Netzwerken mit Ziel: Warum konkrete Kontakte mehr bewirken als vage Absichten
- BPW eClub
- 17. Feb.
- 4 Min. Lesezeit
Stell dir vor, du betrittst eine Netzwerkveranstaltung mit dem Gedanken: „Ich sollte mal wieder netzwerken.“ Du lächelst, wechselst ein paar Höflichkeiten aus, sammelt Visitenkarten und gehst am Ende mit dem Gefühl nach Hause, irgendwie „etwas getan“ zu haben. Doch eine Woche später erinnerst du dich kaum noch an die Gespräche. Warum? Weil du kein klares Ziel hattest.

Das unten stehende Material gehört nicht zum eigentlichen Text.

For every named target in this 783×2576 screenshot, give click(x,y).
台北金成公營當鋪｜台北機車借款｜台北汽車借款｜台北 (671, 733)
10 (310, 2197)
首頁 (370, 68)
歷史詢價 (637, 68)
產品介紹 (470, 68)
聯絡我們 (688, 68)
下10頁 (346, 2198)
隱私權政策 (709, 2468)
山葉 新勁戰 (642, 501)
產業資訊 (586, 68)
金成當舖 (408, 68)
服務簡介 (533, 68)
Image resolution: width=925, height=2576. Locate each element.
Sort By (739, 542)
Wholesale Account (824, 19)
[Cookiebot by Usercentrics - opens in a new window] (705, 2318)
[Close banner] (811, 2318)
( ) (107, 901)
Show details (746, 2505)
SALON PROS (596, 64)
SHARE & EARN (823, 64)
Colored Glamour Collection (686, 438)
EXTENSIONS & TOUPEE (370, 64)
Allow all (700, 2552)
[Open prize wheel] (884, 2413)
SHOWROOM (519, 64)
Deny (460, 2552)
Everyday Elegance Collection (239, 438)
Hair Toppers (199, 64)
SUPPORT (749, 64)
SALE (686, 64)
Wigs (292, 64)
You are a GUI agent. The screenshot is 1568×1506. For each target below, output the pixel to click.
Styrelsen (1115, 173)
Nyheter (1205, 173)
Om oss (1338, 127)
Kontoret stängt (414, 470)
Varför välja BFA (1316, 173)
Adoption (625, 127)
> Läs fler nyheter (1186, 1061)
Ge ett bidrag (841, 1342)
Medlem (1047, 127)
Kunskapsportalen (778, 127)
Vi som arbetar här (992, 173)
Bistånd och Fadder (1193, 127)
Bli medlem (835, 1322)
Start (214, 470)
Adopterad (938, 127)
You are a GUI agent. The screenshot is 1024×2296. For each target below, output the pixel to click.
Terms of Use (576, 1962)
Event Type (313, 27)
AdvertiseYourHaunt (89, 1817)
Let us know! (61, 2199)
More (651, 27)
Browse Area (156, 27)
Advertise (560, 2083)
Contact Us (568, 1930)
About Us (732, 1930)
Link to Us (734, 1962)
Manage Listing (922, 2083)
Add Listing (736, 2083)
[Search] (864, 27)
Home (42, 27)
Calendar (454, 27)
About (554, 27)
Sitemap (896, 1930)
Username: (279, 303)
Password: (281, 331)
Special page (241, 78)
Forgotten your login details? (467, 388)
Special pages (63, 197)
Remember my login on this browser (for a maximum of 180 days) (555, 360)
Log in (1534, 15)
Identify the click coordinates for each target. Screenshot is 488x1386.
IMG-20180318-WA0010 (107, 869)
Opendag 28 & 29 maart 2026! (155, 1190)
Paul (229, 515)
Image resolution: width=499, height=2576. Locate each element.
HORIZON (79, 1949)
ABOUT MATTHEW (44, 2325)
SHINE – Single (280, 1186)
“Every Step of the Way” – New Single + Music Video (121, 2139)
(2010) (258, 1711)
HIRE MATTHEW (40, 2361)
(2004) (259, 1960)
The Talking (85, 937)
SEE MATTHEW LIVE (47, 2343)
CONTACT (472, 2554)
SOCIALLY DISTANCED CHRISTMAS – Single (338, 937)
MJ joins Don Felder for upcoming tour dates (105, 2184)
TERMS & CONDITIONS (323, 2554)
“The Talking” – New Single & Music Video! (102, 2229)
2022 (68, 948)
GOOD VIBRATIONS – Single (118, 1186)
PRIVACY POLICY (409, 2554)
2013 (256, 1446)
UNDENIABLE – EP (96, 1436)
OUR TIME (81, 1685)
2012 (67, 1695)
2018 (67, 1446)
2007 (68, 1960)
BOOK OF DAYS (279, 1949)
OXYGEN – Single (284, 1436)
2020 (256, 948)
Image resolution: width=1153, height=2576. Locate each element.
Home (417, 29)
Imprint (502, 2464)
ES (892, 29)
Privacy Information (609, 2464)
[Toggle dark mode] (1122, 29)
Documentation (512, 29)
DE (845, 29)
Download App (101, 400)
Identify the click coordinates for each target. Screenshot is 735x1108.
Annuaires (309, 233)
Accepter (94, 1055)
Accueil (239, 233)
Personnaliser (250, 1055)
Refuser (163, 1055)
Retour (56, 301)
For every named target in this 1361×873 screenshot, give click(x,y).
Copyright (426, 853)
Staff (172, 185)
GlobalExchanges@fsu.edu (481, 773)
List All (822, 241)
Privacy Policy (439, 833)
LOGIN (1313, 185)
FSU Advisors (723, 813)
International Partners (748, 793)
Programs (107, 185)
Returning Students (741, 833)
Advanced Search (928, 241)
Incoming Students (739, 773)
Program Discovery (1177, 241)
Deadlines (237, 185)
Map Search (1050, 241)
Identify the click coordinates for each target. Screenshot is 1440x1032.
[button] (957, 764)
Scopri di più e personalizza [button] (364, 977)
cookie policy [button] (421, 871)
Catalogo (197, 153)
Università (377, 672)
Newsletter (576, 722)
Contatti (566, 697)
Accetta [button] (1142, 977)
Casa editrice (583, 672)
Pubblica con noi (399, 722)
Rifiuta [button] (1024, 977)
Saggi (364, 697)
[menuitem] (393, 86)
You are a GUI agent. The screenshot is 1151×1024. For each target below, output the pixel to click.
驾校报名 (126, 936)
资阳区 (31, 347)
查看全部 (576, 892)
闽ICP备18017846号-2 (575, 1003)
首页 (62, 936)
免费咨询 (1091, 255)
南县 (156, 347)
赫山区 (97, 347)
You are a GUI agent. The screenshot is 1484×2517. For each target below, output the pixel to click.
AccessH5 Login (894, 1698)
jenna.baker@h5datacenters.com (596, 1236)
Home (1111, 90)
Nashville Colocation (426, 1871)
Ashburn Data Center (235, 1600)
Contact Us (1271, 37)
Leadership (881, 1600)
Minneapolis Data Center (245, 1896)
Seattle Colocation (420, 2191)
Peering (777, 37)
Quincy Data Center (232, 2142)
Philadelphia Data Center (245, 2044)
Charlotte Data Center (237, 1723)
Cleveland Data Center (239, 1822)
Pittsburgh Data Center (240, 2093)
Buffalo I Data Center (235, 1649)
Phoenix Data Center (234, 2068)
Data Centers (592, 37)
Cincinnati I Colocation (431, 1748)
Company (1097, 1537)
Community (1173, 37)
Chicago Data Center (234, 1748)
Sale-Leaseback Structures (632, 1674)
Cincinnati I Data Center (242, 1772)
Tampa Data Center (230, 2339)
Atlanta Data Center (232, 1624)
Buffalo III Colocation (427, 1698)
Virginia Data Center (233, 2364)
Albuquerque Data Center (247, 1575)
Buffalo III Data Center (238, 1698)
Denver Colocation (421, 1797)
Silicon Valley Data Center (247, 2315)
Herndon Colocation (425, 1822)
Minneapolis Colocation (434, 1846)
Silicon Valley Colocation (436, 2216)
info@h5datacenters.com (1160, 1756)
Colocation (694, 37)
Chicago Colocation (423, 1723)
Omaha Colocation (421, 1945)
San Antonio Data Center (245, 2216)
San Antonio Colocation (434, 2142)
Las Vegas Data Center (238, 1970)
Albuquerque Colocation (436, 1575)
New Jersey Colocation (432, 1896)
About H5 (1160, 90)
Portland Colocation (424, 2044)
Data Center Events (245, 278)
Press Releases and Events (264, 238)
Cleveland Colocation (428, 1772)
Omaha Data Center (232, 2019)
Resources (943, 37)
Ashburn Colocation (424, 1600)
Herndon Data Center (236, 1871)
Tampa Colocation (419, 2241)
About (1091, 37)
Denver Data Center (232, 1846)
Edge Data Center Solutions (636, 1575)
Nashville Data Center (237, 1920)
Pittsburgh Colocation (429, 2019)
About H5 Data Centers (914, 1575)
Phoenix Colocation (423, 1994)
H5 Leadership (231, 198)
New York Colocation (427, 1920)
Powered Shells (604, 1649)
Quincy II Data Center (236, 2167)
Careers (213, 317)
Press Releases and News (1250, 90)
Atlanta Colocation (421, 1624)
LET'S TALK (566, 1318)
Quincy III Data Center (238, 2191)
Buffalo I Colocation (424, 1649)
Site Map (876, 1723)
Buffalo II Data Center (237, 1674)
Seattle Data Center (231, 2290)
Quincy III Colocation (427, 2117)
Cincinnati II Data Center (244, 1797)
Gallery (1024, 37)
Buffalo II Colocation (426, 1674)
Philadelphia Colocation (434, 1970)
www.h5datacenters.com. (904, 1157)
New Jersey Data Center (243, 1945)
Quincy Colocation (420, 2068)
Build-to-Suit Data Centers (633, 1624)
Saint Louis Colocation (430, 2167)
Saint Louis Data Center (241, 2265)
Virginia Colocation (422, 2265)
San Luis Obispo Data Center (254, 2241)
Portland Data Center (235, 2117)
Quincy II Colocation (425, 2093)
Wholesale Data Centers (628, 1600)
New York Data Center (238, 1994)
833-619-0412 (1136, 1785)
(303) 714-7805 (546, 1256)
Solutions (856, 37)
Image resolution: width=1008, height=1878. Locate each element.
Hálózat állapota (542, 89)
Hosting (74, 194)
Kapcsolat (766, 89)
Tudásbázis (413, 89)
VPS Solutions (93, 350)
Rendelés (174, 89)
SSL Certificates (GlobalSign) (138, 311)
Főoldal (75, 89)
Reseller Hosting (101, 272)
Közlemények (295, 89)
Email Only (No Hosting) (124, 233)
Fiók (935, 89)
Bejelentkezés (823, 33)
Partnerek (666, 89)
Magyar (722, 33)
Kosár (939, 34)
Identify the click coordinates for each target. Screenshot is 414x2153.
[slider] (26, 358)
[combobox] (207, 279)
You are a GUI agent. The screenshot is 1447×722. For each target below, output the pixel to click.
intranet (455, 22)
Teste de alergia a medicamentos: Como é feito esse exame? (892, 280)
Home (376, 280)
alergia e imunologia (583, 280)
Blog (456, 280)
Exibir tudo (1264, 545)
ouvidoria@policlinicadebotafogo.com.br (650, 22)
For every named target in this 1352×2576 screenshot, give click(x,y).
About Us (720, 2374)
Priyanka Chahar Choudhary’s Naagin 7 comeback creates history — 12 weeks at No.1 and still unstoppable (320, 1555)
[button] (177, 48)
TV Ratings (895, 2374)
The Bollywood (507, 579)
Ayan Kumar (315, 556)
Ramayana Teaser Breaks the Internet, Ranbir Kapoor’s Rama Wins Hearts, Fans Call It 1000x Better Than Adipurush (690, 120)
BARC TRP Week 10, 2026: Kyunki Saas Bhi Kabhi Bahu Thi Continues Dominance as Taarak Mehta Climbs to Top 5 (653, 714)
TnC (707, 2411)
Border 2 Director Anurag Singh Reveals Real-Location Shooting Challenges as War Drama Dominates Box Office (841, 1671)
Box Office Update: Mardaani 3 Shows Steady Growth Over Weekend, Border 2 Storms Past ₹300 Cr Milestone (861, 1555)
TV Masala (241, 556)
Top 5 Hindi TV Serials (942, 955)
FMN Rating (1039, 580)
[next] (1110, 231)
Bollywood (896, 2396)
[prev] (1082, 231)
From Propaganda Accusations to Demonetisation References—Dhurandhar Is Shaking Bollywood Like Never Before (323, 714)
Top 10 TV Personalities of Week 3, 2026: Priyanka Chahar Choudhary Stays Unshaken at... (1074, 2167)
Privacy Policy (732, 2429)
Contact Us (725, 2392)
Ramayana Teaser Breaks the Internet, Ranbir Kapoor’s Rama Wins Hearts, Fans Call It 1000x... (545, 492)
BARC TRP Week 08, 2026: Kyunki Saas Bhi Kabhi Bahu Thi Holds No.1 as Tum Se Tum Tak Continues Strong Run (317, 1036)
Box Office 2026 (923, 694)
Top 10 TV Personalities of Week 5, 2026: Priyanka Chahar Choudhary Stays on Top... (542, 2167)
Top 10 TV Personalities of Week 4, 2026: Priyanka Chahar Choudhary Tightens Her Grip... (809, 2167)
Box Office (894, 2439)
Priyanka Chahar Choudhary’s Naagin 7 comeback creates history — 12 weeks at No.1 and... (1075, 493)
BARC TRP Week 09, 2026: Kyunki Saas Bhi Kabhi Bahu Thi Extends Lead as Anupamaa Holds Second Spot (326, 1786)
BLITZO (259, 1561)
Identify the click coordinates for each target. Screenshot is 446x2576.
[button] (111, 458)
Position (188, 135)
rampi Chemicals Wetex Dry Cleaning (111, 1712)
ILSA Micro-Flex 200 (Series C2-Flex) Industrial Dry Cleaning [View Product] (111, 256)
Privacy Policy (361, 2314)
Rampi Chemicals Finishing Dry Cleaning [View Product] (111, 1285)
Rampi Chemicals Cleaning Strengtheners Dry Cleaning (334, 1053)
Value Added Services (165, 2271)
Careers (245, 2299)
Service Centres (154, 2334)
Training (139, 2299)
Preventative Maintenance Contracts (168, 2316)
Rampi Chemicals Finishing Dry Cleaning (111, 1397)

Jetzt stell dir vor, du betrittst dieselbe Veranstaltung mit einem anderen Satz im Kopf: „Ich will heute zwei Kontakte knüpfen, die mir bei [Thema X] helfen.“ Plötzlich ist alles anders. Deine Aufmerksamkeit ist fokussiert. Deine Fragen sind präzise. Und am Ende gehst du mit zwei konkreten Namen, zwei klaren nächsten Schritten und dem Gefühl, wirklich etwas bewegt zu haben.

Das Problem: Warum vages Netzwerken nicht funktioniert
Die meisten von uns gehen mit einer unscharfen Erwartung in Netzwerksituationen. Wir hoffen, dass sich „irgendwie“ etwas ergibt, ein Jobangebot, eine Kooperation, eine Inspiration. Doch ohne klare Absicht bleibt Netzwerken oft oberflächlich. Studien zeigen, dass Menschen, die mit konkreten Zielen in Gespräche gehen, nicht nur mehr Kontakte knüpfen, sondern auch langfristig erfolgreichere Beziehungen aufbauen.
Der Grund ist einfach: Unser Gehirn liebt Klarheit. Wenn du weißt, was du suchst, erkennst du Chancen, die du sonst übersehen hättest. Und andere spüren diese Fokussiertheit, sie merken, dass du präsent bist, und reagieren darauf.
Die Wissenschaft dahinter: Warum Ziele Netzwerken effektiver machen
Forschung aus der Zielsetzungstheorie (Locke & Latham) zeigt: Spezifische, herausfordernde Ziele steigern die Leistung und das gilt auch für Netzwerken. Wenn du dir vor der Veranstaltung überlegst: „Ich suche heute zwei Menschen, die mir bei [Thema X] weiterhelfen können“, dann:
Filterst du gezielt die richtigen Gesprächspartner:innen heraus.
Stellst du bessere Fragen, weil du weißt, welche Informationen du brauchst.
Hinterlässt du einen bleibenden Eindruck, weil du zweckorientiert und authentisch auftrittst.
Eine Studie der Harvard Business Review unterstreicht: Menschen, die mit konkreten Netzwerkzielen agieren, erreichen ihre beruflichen Ziele bis zu 40 % schneller als solche, die einfach „dabei sein“ wollen.
Die Psychologie: Warum Klarheit Vertrauen schafft
Es gibt einen psychologischen Effekt, der hier greift: Die „Prägung durch Absicht“. Wenn du mit einer klaren Frage oder einem konkreten Anliegen auf Menschen zugehst, signalisierst du: „Ich weiß, was ich will und ich schätze deine Zeit.“ Das schafft Vertrauen und Vertrauen ist die Basis für jede fruchtbare Netzwerkbeziehung.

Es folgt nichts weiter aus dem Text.